Wirm has two top-level IR types. Pick the one that matches your input:

  • Module — a core WebAssembly module. Single function index space, no nested scopes. Use this for anything under .wat / .wasm that isn’t wrapped in (component …).
  • Component — a full Component Model binary with nested subcomponents, aliases, imports/exports at every level, and multiple index spaces.

Both types have the same high-level lifecycle:

  bytes  ──parse──▶  IR  ──(optionally instrument)──▶  IR  ──encode──▶  bytes

§Instrumenting

Instrumentation is “parse, mutate, re-encode”. Mutation happens through an iterator positioned at the current instruction, plus the Opcode trait whose methods inject new instructions relative to that position (before, after, alternate).
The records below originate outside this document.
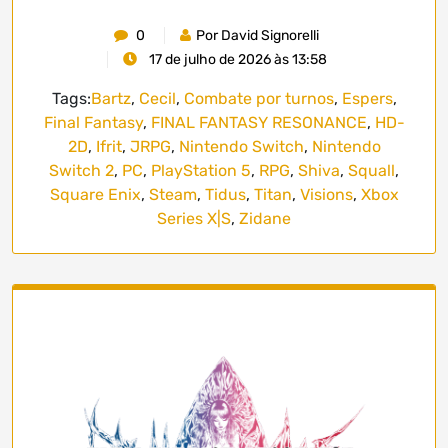
0
Por David Signorelli
17 de julho de 2026 às 13:58
Tags:
Bartz
,
Cecil
,
Combate por turnos
,
Espers
,
Final Fantasy
,
FINAL FANTASY RESONANCE
,
HD-
2D
,
Ifrit
,
JRPG
,
Nintendo Switch
,
Nintendo
Switch 2
,
PC
,
PlayStation 5
,
RPG
,
Shiva
,
Squall
,
Square Enix
,
Steam
,
Tidus
,
Titan
,
Visions
,
Xbox
Series X|S
,
Zidane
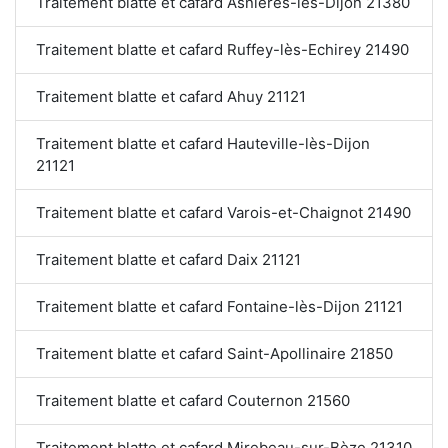
Traitement blatte et cafard Asnières-lès-Dijon 21380
Traitement blatte et cafard Ruffey-lès-Echirey 21490
Traitement blatte et cafard Ahuy 21121
Traitement blatte et cafard Hauteville-lès-Dijon
21121
Traitement blatte et cafard Varois-et-Chaignot 21490
Traitement blatte et cafard Daix 21121
Traitement blatte et cafard Fontaine-lès-Dijon 21121
Traitement blatte et cafard Saint-Apollinaire 21850
Traitement blatte et cafard Couternon 21560
Traitement blatte et cafard Mirebeau-sur-Bèze 21310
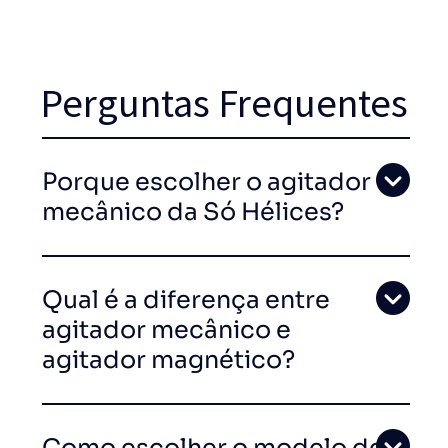
Perguntas Frequentes
Porque escolher o agitador
mecânico da Só Hélices?
Qual é a diferença entre
agitador mecânico e
agitador magnético?
Como escolher o modelo de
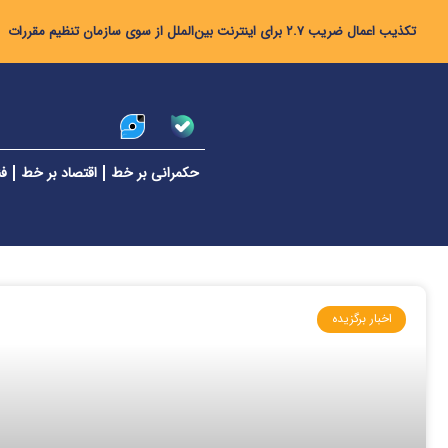
تکذیب اعمال ضریب ۲.۷ برای اینترنت بین‌الملل از سوی سازمان تنظیم مقررات
حکمرانی بر خط
اقتصاد بر خط
فن
اخبار برگزیده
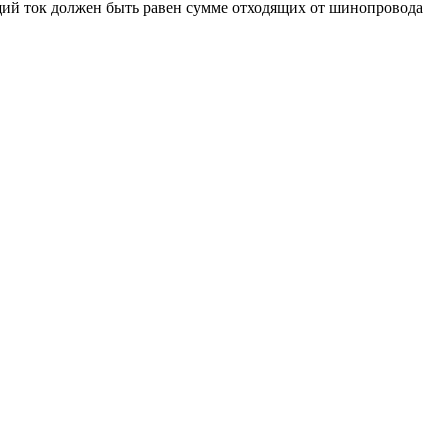
ящий ток должен быть равен сумме отходящих от шинопровода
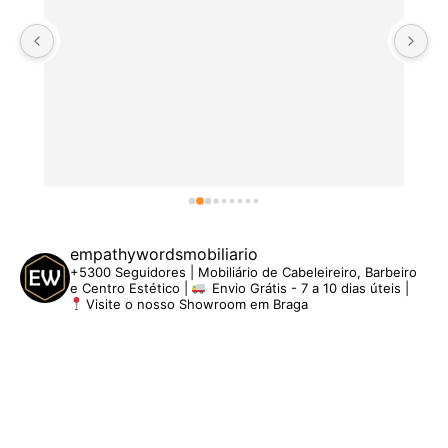
empathywordsmobiliario
+5300 Seguidores | Mobiliário de Cabeleireiro, Barbeiro
e Centro Estético |
Envio Grátis - 7 a 10 dias úteis |
Visite o nosso Showroom em Braga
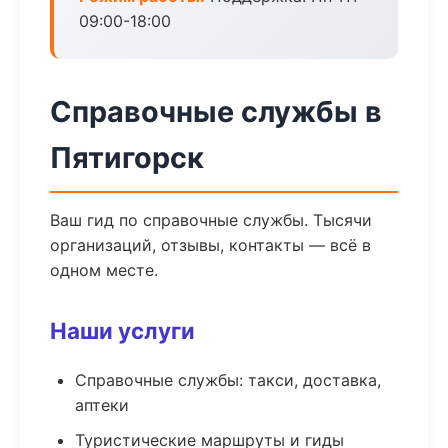
09:00-18:00
Справочные службы в
Пятигорск
Ваш гид по справочные службы. Тысячи
организаций, отзывы, контакты — всё в
одном месте.
Наши услуги
Справочные службы: такси, доставка,
аптеки
Туристические маршруты и гиды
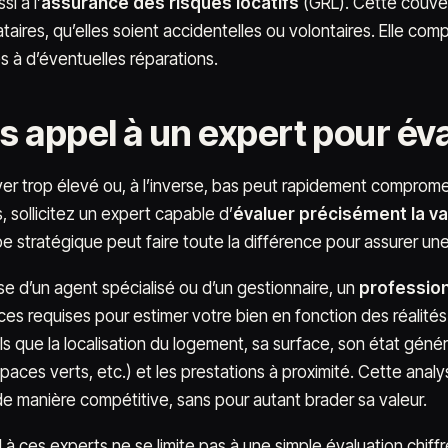
i à l’
assurance des risques locatifs
(GRL). Cette couve
ataires, qu’elles soient accidentelles ou volontaires. Elle co
s à d’éventuelles réparations.
s appel à un expert pour éva
oyer trop élevé ou, à l’inverse, bas peut rapidement comprome
, sollicitez un expert capable d’
évaluer précisément la va
 stratégique peut faire toute la différence pour assurer une r
sse d’un agent spécialisé ou d’un gestionnaire, un
profession
s requises pour estimer votre bien en fonction des réalités
els que la localisation du logement, sa surface, son état gén
spaces verts, etc.) et les prestations à proximité. Cette ana
de manière compétitive, sans pour autant brader sa valeur.
l à ces experts ne se limite pas à une simple évaluation chif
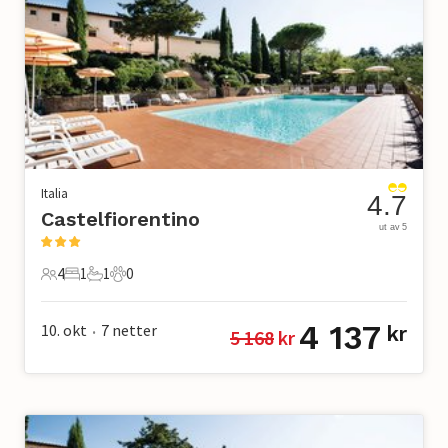
Italia
4.7
Castelfiorentino
ut av 5
4
1
1
0
4 Gjester
1 Soverom
1 Bad
0 Kjæledyr
4 137
10. okt
7
netter
kr
5 168
 kr
•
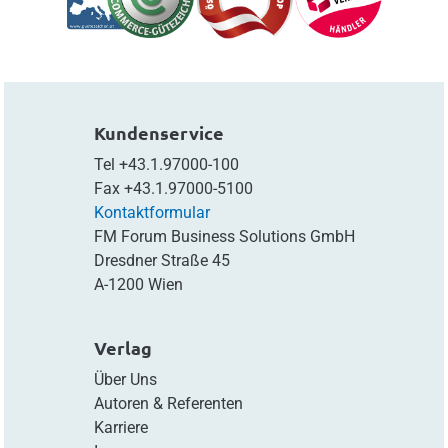
Kundenservice
Tel
+43.1.97000-100
Fax
+43.1.97000-5100
Kontaktformular
FM Forum Business Solutions GmbH
Dresdner Straße 45
A-1200 Wien
Verlag
Über Uns
Autoren & Referenten
Karriere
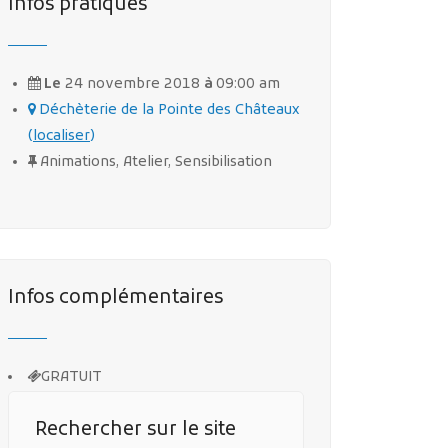
Infos pratiques
Le
24 novembre 2018
à
09:00 am
Déchèterie de la Pointe des Châteaux
(
localiser
)
Animations, Atelier, Sensibilisation
Infos complémentaires
GRATUIT
Rechercher sur le site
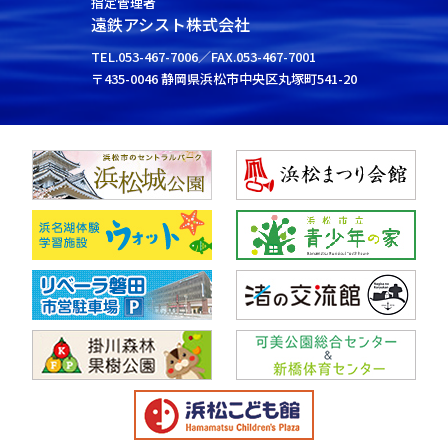
指定管理者
遠鉄アシスト株式会社
TEL.053-467-7006／FAX.053-467-7001
〒435-0046 静岡県浜松市中央区丸塚町541-20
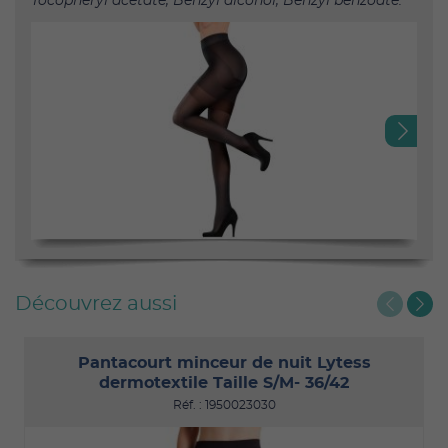
Tocopheryl acetate, Benzyl alcohol, Benzyl benzoate.
Next
Découvrez aussi
Pantacourt minceur de nuit Lytess
dermotextile Taille S/M- 36/42
Réf. : 1950023030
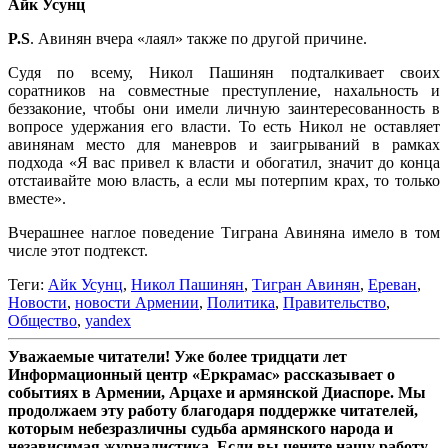
Айк Усунц
P.S
. Авинян вчера «лаял» также по другой причине.
Судя по всему, Никол Пашинян подталкивает своих
соратников на совместные преступление, нахальность и
беззаконие, чтобы они имели личную заинтересованность в
вопросе удержания его власти. То есть Никол не оставляет
авинянам место для маневров и заигрываний в рамках
подхода «Я вас привел к власти и обогатил, значит до конца
отстаивайте мою власть, а если мы потерпим крах, то только
вместе».
Вчерашнее наглое поведение Тиграна Авиняна имело в том
числе этот подтекст.
Теги:
Айк Усунц
,
Никол Пашинян
,
Тигран Авинян
,
Ереван
,
Новости
,
новости Армении
,
Политика
,
Правительство
,
Общество
,
yandex
Уважаемые читатели! Уже более тридцати лет
Информационный центр «Еркрамас» рассказывает о
событиях в Армении, Арцахе и армянской Диаспоре. Мы
продолжаем эту работу благодаря поддержке читателей,
которым небезразличны судьба армянского народа и
независимая журналистика. Если вы цените нашу работу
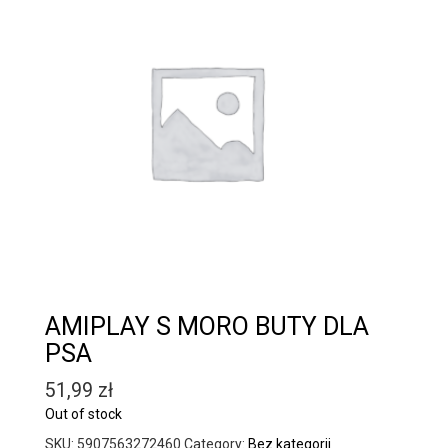
AMIPLAY S MORO BUTY DLA
PSA
51,99
zł
Out of stock
SKU:
5907563272460
Category:
Bez kategorii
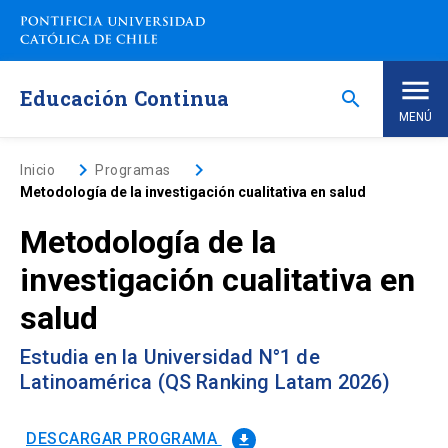
Saltar
a
contenido
principal
Educación Continua
search
MENÚ
Inicio
keyboard_arrow_right
keyboard_arrow_right
Inicio
Programas
Metodología de la investigación cualitativa en salud
Nosotros
Metodología de la
investigación cualitativa en
Programas de Estudio
keyboard_arrow_down
salud
Programas Corporativos
Estudia en la Universidad N°1 de
Latinoamérica (QS Ranking Latam 2026)
Noticias
DESCARGAR PROGRAMA
file_download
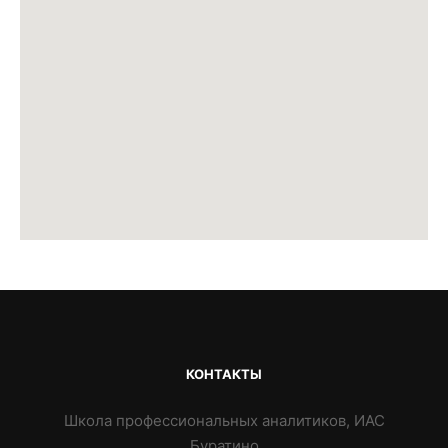
КОНТАКТЫ
Школа профессиональных аналитиков, ИАС
Буратино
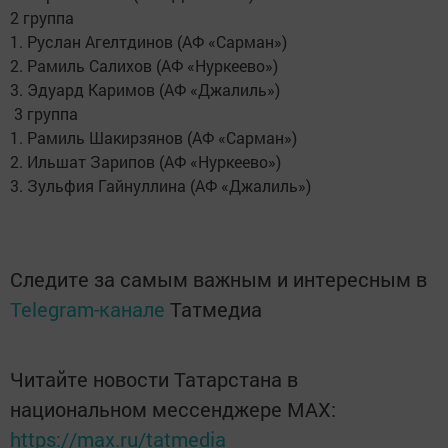
2 группа
1. Руслан Агелтдинов (АФ «Сарман»)
2. Рамиль Салихов (АФ «Нуркеево»)
3. Эдуард Каримов (АФ «Джалиль»)
3 группа
1. Рамиль Шакирзянов (АФ «Сарман»)
2. Ильшат Зарипов (АФ «Нуркеево»)
3. Зульфия Гайнуллина (АФ «Джалиль»)
Следите за самым важным и интересным в
Telegram-канале
Татмедиа
Читайте новости Татарстана в
национальном мессенджере MАХ:
https://max.ru/tatmedia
§Example: inject an i32.const 1 before every i32.add

use wirm::{Module, Opcode};
use wirm::ir::types::Location;
use wirm::iterator::iterator_trait::{IteratingInstrumenter, Iterator};
use wirm::iterator::module_iterator::ModuleIterator;
use wirm::wasmparser::Operator;

let bytes = std::fs::read("input.wasm").unwrap();
let mut module = Module::parse(&bytes, false, false).unwrap();

{
    // Iterator walks function bodies one instruction at a time.
    let mut mod_it = ModuleIterator::new(&mut module, &vec![]);
    loop {
        if matches!(mod_it.curr_op(), Some(Operator::I32Add)) {
            // `.before()` switches the next injection to "before this op";
            // `Opcode` methods push instructions into that slot.
            mod_it.before().i32_const(1).drop();
        }
        if mod_it.next().is_none() { break; }
    }
}

let out = module.encode().unwrap();
std::fs::write("output.wasm", out).unwrap();

The key methods on Opcode are:

  • Injection position: before / after / alternate — each returns &mut Self so you can chain opcode pushes.
  • One method per wasm instruction: i32_const, i32_add, local_get, call, br_if, …. Typed-ID arguments (FunctionID, LocalID, TypeID) keep the API semantic.
  • Convenience extras via MacroOpcode — e.g. u32_const / u64_const.

§Components work the same

For a Component Model binary, parse with Component::parse and iterate with ComponentIterator. The Opcode method chain is identical — the iterator walks every function body across every core module inside the component.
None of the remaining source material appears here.